Mayor of Lake Oswego
- Incumbent
- Assumed office January 1, 2021

Member of the Lake Oswego City Council
- In office 2014–2017

Personal details
- Education: University of Portland (BBA)

Military service
- Branch/service: United States Coast Guard
- Years of service: 2001-2004

= Joe Buck (politician) =

American politician and businessman

Joe Buck is an American politician and restaurateur. Buck grew up in the Lake Grove neighborhood of Lake Oswego, Oregon.
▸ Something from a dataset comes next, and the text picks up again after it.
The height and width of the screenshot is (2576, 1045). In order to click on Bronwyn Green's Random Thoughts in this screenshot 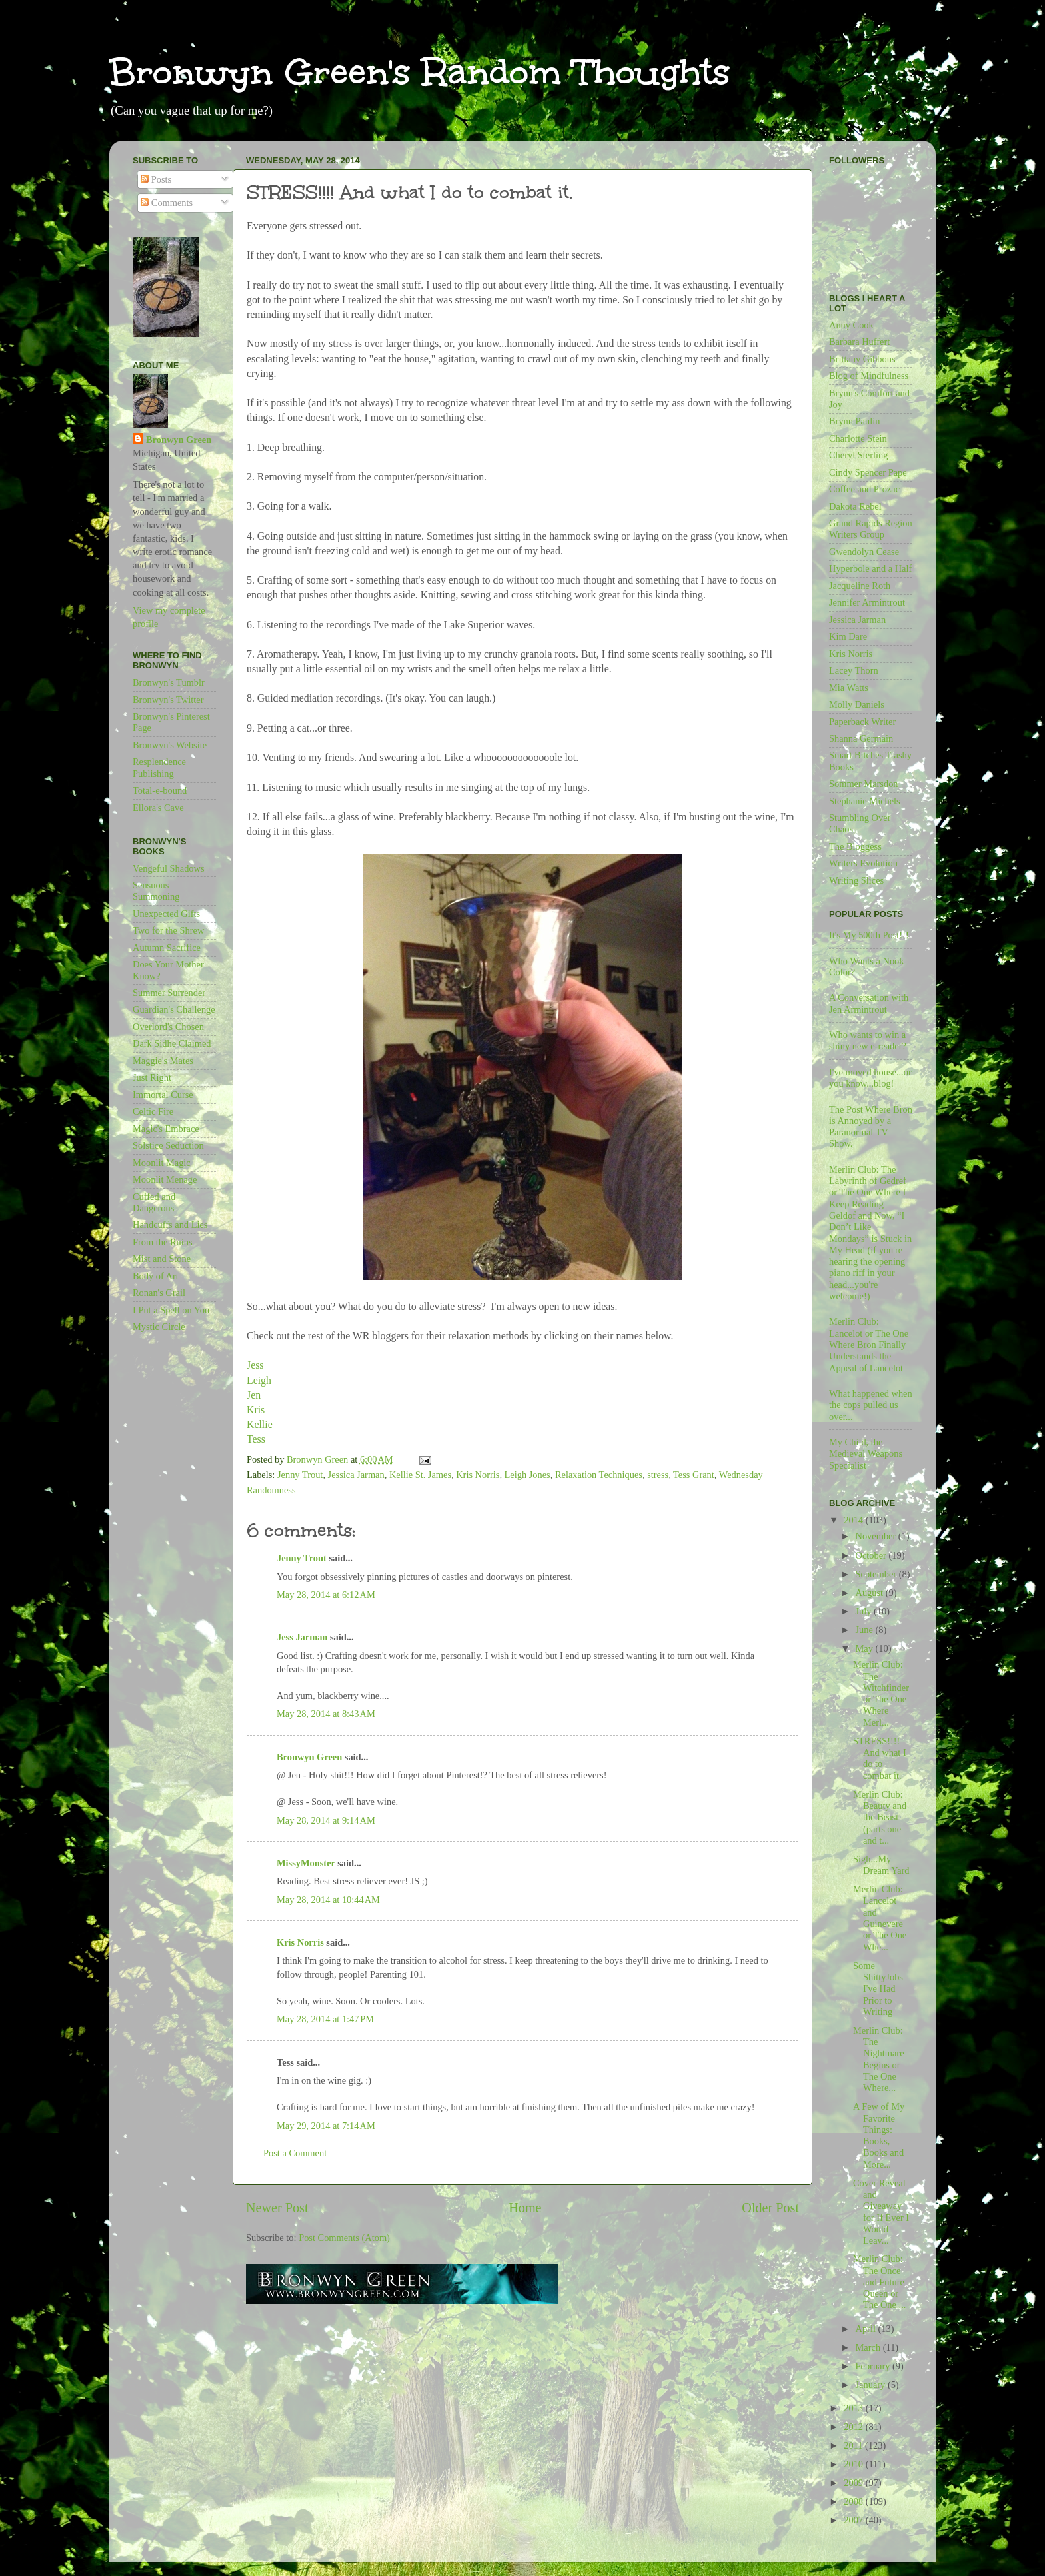, I will do `click(419, 71)`.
He enlisted in the U.S. Coast Guard where he served from 2001-2004. While in the Coast Guard he was stationed in Clearwater, Florida. After Buck left the Coast Guard, he attended the University of Portland and graduated with a bachelor's degree in business administration and accounting. He served as a member of the Lake Oswego City Council from 2014-2017 before taking a break from politics.

Buck was elected Mayor of Lake Oswego in 2020 and reelected in 2024; his current term expires at the end of 2028. In addition to his duties as Mayor, Buck owns and operates several restaurants in Lake Oswego, including Gubanc's Restaurant, Babica Hen, and Lola's Cafe. Buck lives in the Lake Grove neighborhood of Lake Oswego.